== EXERCISE OBJECTIVE ==
Give back every record below in full and exactly, but without a single image.

== PROVIDED DATA ==
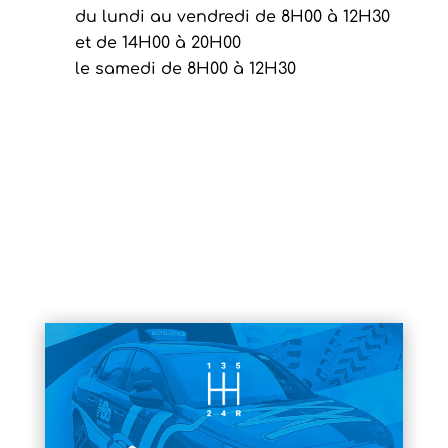
du lundi au vendredi de 8H00 à 12H30
et de 14H00 à 20H00
le samedi de 8H00 à 12H30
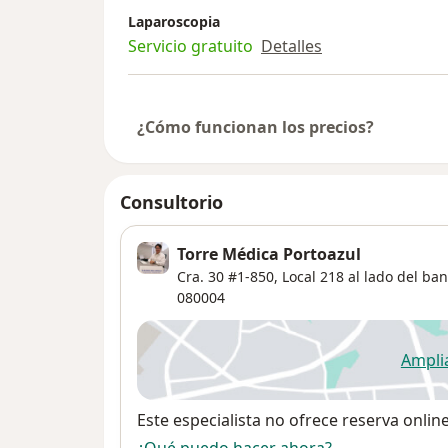
Laparoscopia
Servicio gratuito
Detalles
¿Cómo funcionan los precios?
Consultorio
Torre Médica Portoazul
Cra. 30 #1-850,
Local 218 al lado del b
080004
Ampli
se
Disponibilidad
Este especialista no ofrece reserva onlin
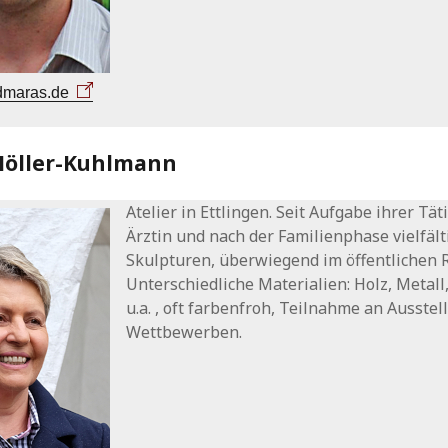
dmaras.de
Möller-Kuhlmann
Atelier in Ettlingen. Seit Aufgabe ihrer Täti
Ärztin und nach der Familienphase vielfält
Skulpturen, überwiegend im öffentlichen 
Unterschiedliche Materialien: Holz, Metall
u.a. , oft farbenfroh, Teilnahme an Ausste
Wettbewerben.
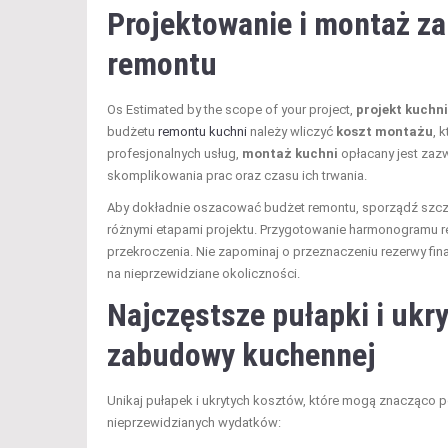
Projektowanie i montaż z
remontu
Os Estimated by the scope of your project,
projekt kuchni
budżetu
remontu kuchni
należy wliczyć
koszt montażu
, 
profesjonalnych usług,
montaż kuchni
opłacany jest zaz
skomplikowania prac oraz czasu ich trwania.
Aby dokładnie oszacować budżet remontu, sporządź szcze
różnymi etapami projektu. Przygotowanie harmonogramu re
przekroczenia. Nie zapominaj o przeznaczeniu rezerwy fi
na nieprzewidziane okoliczności.
Najczęstsze pułapki i ukr
zabudowy kuchennej
Unikaj pułapek i ukrytych kosztów, które mogą znacząco 
nieprzewidzianych wydatków:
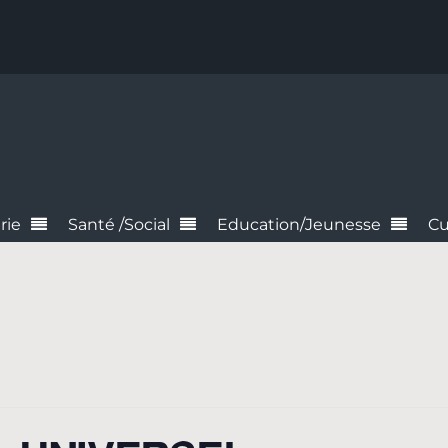
rie
Santé /Social
Education/Jeunesse
Cu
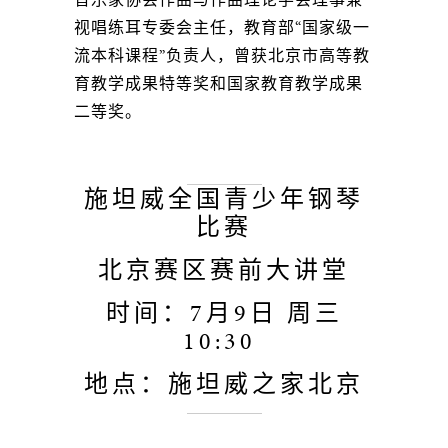
视唱练耳专委会主任，教育部“国家级一
流本科课程”负责人，曾获北京市高等教
育教学成果特等奖和国家教育教学成果
二等奖。
施坦威全国青少年钢琴
比赛
北京赛区赛前大讲堂
时间：7月9日 周三
10:30
地点：施坦威之家北京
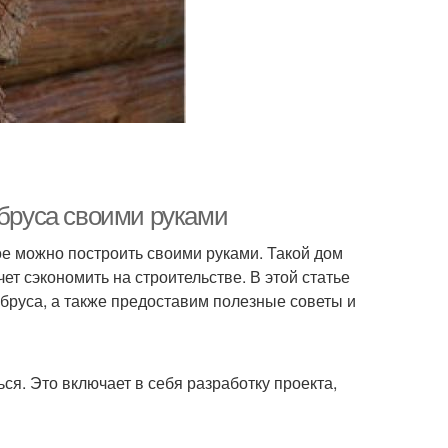
 бруса своими руками
рое можно построить своими руками. Такой дом
ет сэкономить на строительстве. В этой статье
бруса, а также предоставим полезные советы и
я. Это включает в себя разработку проекта,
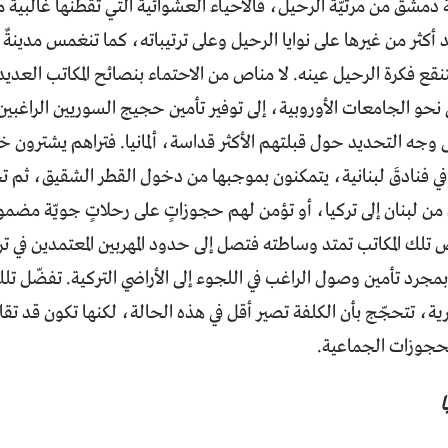
مشق من مرثيّة الرحيل، فالأحياء العشوائية التي تقطنها غالبيةٌ 
 أكثر من غيرها على نوايا الرحيل وعلى ترتيباته، كما تنغمس مدينةٌ 
نقع فكرة الرحيل عينه. لا مناص من الاحتماء بنصائح المكاتب العدي
ي نحو الجامعات الأوروبية، إلى توفير تأمين حجيج السوريين الراغ
 وجه التحديد حول قبلتهم الأكثر قداسة، ألمانيا. فتراهم يشترون خد
في فنادقَ لبنانية، يتمكنون بموجبها من دخول القطر الشقيق، ثم 
من لبنان إلى تركيا، أو تؤمن لهم حجوزاتٍ على رحلاتٍ جويّة مض
لك المكاتب تمتد وساطته فتصل إلى حدود المهربين المعتمدين في ت
مجرد تأمين وصول الراغب في اللجوء إلى الأراضي التركية. تفضّل تلك 
، تتحجّج بأن الكلفة تصير أقل في هذه الحالة، لكنها تكون قد تقا
لحجوزات الجماعية.
ا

== RESULT OF THE EXERCISE ==
du lundi au vendredi de 8H00 à 12H30
et de 14H00 à 20H00
le samedi de 8H00 à 12H30
Laparoscopia
Servicio gratuito
Detalles
¿Cómo funcionan los precios?
Consultorio
Torre Médica Portoazul
Cra. 30 #1-850,
Local 218 al lado del b
080004
Ampli
se
Disponibilidad
Este especialista no ofrece reserva onlin
dmaras.de
Möller-Kuhlmann
Atelier in Ettlingen. Seit Aufgabe ihrer Täti
Ärztin und nach der Familienphase vielfält
Skulpturen, überwiegend im öffentlichen 
Unterschiedliche Materialien: Holz, Metall
u.a. , oft farbenfroh, Teilnahme an Ausste
Wettbewerben.
Projektowanie i montaż z
remontu
Os Estimated by the scope of your project,
projekt kuchni
budżetu
remontu kuchni
należy wliczyć
koszt montażu
, 
profesjonalnych usług,
montaż kuchni
opłacany jest zaz
skomplikowania prac oraz czasu ich trwania.
Aby dokładnie oszacować budżet remontu, sporządź szcze
różnymi etapami projektu. Przygotowanie harmonogramu re
przekroczenia. Nie zapominaj o przeznaczeniu rezerwy fi
na nieprzewidziane okoliczności.
Najczęstsze pułapki i ukr
zabudowy kuchennej
Unikaj pułapek i ukrytych kosztów, które mogą znacząco 
nieprzewidzianych wydatków:
rie
Santé /Social
Education/Jeunesse
Cu
视唱练耳专委会主任，教育部“国家级一
流本科课程”负责人，曾获北京市高等教
育教学成果特等奖和国家教育教学成果
二等奖。
施坦威全国青少年钢琴
比赛
北京赛区赛前大讲堂
时间：7月9日 周三
10:30
地点：施坦威之家北京
 бруса своими руками
рое можно построить своими руками. Такой дом
ет сэкономить на строительстве. В этой статье
бруса, а также предоставим полезные советы и
я. Это включает в себя разработку проекта,
مشق من مرثيّة الرحيل، فالأحياء العشوائية التي تقطنها غالبيةٌ 
 أكثر من غيرها على نوايا الرحيل وعلى ترتيباته، كما تنغمس مدينةٌ 
نقع فكرة الرحيل عينه. لا مناص من الاحتماء بنصائح المكاتب العدي
ي نحو الجامعات الأوروبية، إلى توفير تأمين حجيج السوريين الراغ
 وجه التحديد حول قبلتهم الأكثر قداسة، ألمانيا. فتراهم يشترون خد
في فنادقَ لبنانية، يتمكنون بموجبها من دخول القطر الشقيق، ثم 
من لبنان إلى تركيا، أو تؤمن لهم حجوزاتٍ على رحلاتٍ جويّة مض
لك المكاتب تمتد وساطته فتصل إلى حدود المهربين المعتمدين في ت
مجرد تأمين وصول الراغب في اللجوء إلى الأراضي التركية. تفضّل تلك 
، تتحجّج بأن الكلفة تصير أقل في هذه الحالة، لكنها تكون قد تقا
لحجوزات الجماعية.
ا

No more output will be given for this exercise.